When you have had a tough week and feel beaten up by the world, there is nothing like having a spouse who helps you feel like you are cherished enough to share their body with you.
This is how I see it.... our emotional connection is awesome and our sex life is amazingly awesome.... (due to the emotional connection, right?). I think, if for some reason one of us could not have intercourse for some reason.... I could live with that. We have had such a sexy, creative, AND loving sexlife so far that I think everything else is just gravy! The memories would be enough.
Loves,
If we weren't doing "anything" that would be a problem. But that isn't the case at all. We just can't have intercourse because it hurts her. If this had happened 10-15 years ago it would have been more difficult for me then.
Do you think your man would bail if you had chronic pain and couldn't have straight sex but you did "other stuff" with him regularly?
No, I don't think my man would bail. It seems like the point of your thread is that meeting emotional needs should be enough, that people do not have physical needs as well. I don't feel that way.
The point of my thread - which I apparently did not succeed in making was this:
For a man, sex IS an emotional need. So all these threads where the man says: she won't have much/any sex with me and the response is "you must not be meeting her emotional needs". My point was:
- If you aren't haveing much/any sex with your man OR
- You make it clear you don't really WANT to be having sex with him when you do connect
Then:
You aren't meeting his emotional needs
And the general "theme" on many of these threads is very simple: Sex is a "want" not a need, so the man's "focus" is described as a "want" because hey - you can "live" without sex, but womens "focus" are described as "needs".
In short form:
Her emotional "needs" are compared to his sexual "wants".

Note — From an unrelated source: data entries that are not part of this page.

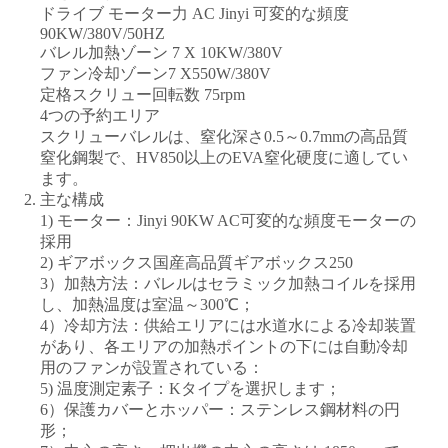
ドライブ モーター力 AC Jinyi 可変的な頻度
90KW/380V/50HZ
バレル加熱ゾーン 7 X 10KW/380V
ファン冷却ゾーン7 X550W/380V
定格スクリュー回転数 75rpm
4つの予約エリア
スクリューバレルは、窒化深さ0.5～0.7mmの高品質
窒化鋼製で、HV850以上のEVA窒化硬度に適してい
ます。
主な構成
1) モーター：Jinyi 90KW AC可変的な頻度モーターの
採用
2) ギアボックス国産高品質ギアボックス250
3）加熱方法：バレルはセラミック加熱コイルを採用
し、加熱温度は室温～300℃；
4）冷却方法：供給エリアには水道水による冷却装置
があり、各エリアの加熱ポイントの下には自動冷却
用のファンが設置されている：
5) 温度測定素子：Kタイプを選択します；
6）保護カバーとホッパー：ステンレス鋼材料の円
形；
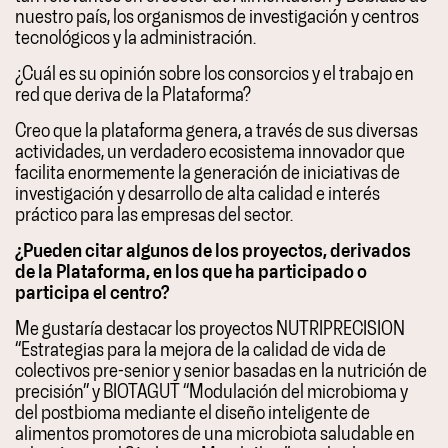
nuestro país, los organismos de investigación y centros
tecnológicos y la administración.
¿Cuál es su opinión sobre los consorcios y el trabajo en
red que deriva de la Plataforma?
Creo que la plataforma genera, a través de sus diversas
actividades, un verdadero ecosistema innovador que
facilita enormemente la generación de iniciativas de
investigación y desarrollo de alta calidad e interés
práctico para las empresas del sector.
¿Pueden citar algunos de los proyectos, derivados
de la Plataforma, en los que ha participado o
participa el centro?
Me gustaría destacar los proyectos NUTRIPRECISION
“Estrategias para la mejora de la calidad de vida de
colectivos pre-senior y senior basadas en la nutrición de
precisión” y BIOTAGUT “Modulación del microbioma y
del postbioma mediante el diseño inteligente de
alimentos promotores de una microbiota saludable en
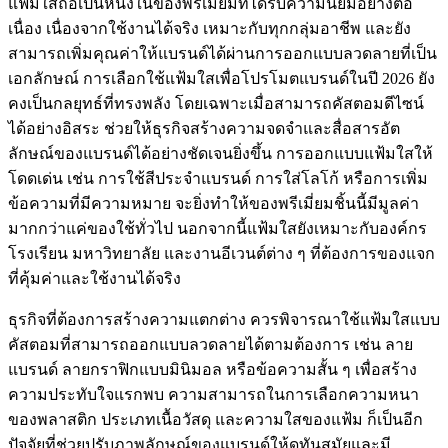
แฟ้มใสถือเป็นหนึ่งในของพรีเมี่ยมที่ได้รับความนิยมอย่างต่อ
เนื่อง เนื่องจากใช้งานได้จริง เหมาะกับทุกกลุ่มอาชีพ และยัง
สามารถเพิ่มคุณค่าให้แบรนด์ได้ผ่านการออกแบบลวดลายที่เป็น
เอกลักษณ์ การเลือกใช้แฟ้มใสเพื่อโปรโมตแบรนด์ในปี 2026 ยัง
คงเป็นกลยุทธ์ที่ทรงพลัง โดยเฉพาะเมื่อสามารถคัสตอมดีไซน์
ได้อย่างอิสระ ช่วยให้ธุรกิจสร้างความจดจำและสื่อสารอัต
ลักษณ์ของแบรนด์ได้อย่างชัดเจนยิ่งขึ้น การออกแบบแฟ้มใสให้
โดดเด่น เช่น การใช้สีประจำแบรนด์ การใส่โลโก้ หรือการเพิ่ม
ข้อความที่มีความหมาย จะยิ่งทำให้ของพรีเมี่ยมชิ้นนี้มีมูลค่า
มากกว่าแค่ของใช้ทั่วไป นอกจากนี้แฟ้มใสยังเหมาะกับองค์กร
โรงเรียน มหาวิทยาลัย และงานอีเวนต์ต่าง ๆ ที่ต้องการของแจก
ที่คุ้มค่าและใช้งานได้จริง
ธุรกิจที่ต้องการสร้างความแตกต่าง ควรพิจารณาใช้แฟ้มใสแบบ
คัสตอมที่สามารถออกแบบลวดลายได้ตามต้องการ เช่น ลาย
แบรนด์ ลายกราฟิกแบบมินิมอล หรือข้อความสั้น ๆ เพื่อสร้าง
ความประทับใจแรกพบ ความสามารถในการเลือกความหนา
ของพลาสติก ประเภทเนื้อวัสดุ และความใสของแฟ้ม ก็เป็นอีก
ปัจจัยที่ช่วยปรับภาพลักษณ์ของแบรนด์ให้ดูทันสมัยและมี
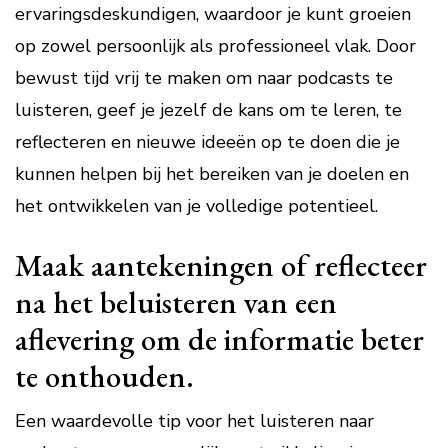
ervaringsdeskundigen, waardoor je kunt groeien
op zowel persoonlijk als professioneel vlak. Door
bewust tijd vrij te maken om naar podcasts te
luisteren, geef je jezelf de kans om te leren, te
reflecteren en nieuwe ideeën op te doen die je
kunnen helpen bij het bereiken van je doelen en
het ontwikkelen van je volledige potentieel.
Maak aantekeningen of reflecteer
na het beluisteren van een
aflevering om de informatie beter
te onthouden.
Een waardevolle tip voor het luisteren naar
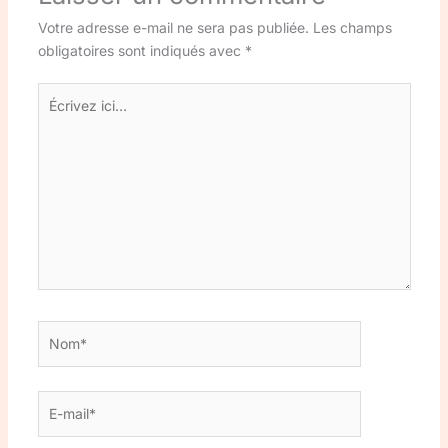
Votre adresse e-mail ne sera pas publiée.
Les champs
obligatoires sont indiqués avec
*
Écrivez
ici…
Nom*
E-
mail*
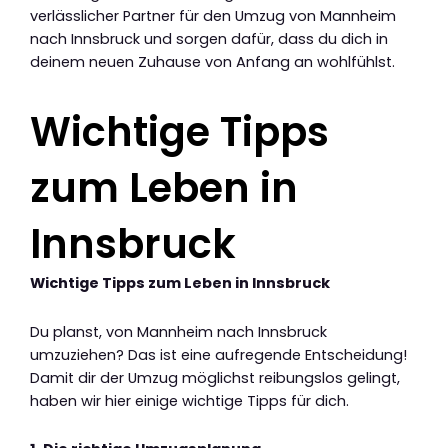
verlässlicher Partner für den Umzug von Mannheim
nach Innsbruck und sorgen dafür, dass du dich in
deinem neuen Zuhause von Anfang an wohlfühlst.
Wichtige Tipps
zum Leben in
Innsbruck
Wichtige Tipps zum Leben in Innsbruck
Du planst, von Mannheim nach Innsbruck
umzuziehen? Das ist eine aufregende Entscheidung!
Damit dir der Umzug möglichst reibungslos gelingt,
haben wir hier einige wichtige Tipps für dich.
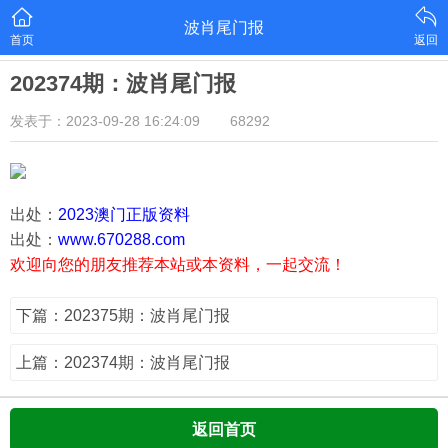
波肖尾门报
首页
返回
202374期：波肖尾门报
发表于：2023-09-28 16:24:09
68292
出处：
2023澳门正版资料
出处：
www.670288.com
欢迎向您的朋友推荐本站或本资料，一起交流！
下篇：202375期：波肖尾门报
上篇：202374期：波肖尾门报
返回首页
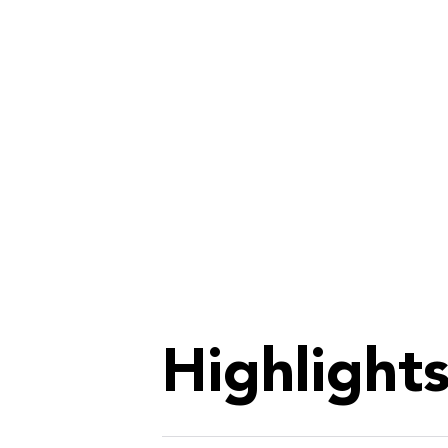
Highlight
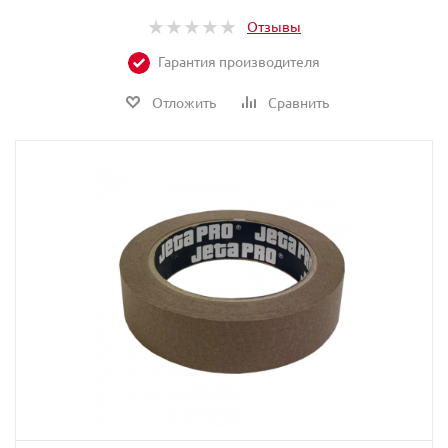
Отзывы
Гарантия производителя
Отложить
Сравнить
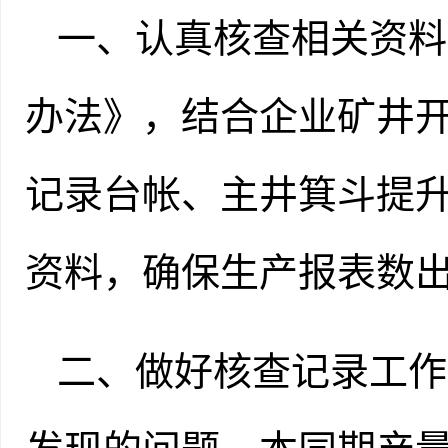
一、认真核查相关资料
办法
》
，结合企业矿井
记录台帐、主井箕斗提
资料，确保生产报表数
二、做好核查记录工作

This makes it seem as if the female focus "needs" is more valid/more important than the male focus "which gets described as wants".
Quote:
Originally Posted by lovesherman
No, I don't think my man would bail. It seems like the point of your thread is that meeting emotional needs should be enough, that people do not have physical needs as well. I don't feel that way.
The point of my thread - which I apparently did not succeed in making was this:
...
This makes it seem as if the female focus "needs" is more valid/more important than the male focus "which gets described as wants".
I saw your point, but then again I'm a man. As far as I can tell, women are generally dubious of this fact. It's almost as if there's a desire not to empathize. Doesn't make sense to me, especially since women are more perceptive in general.
I saw your point, but then again I'm a man. As far as I can tell, women are generally dubious of this fact. It's almost as if there's a desire not to empathize. Doesn't make sense to me, especially since women are more perceptive in general.
I actually laughed out loud at the head-scratching responses. Rather ironic under the circumstances ... yet illustrates the core of the issue perfectly.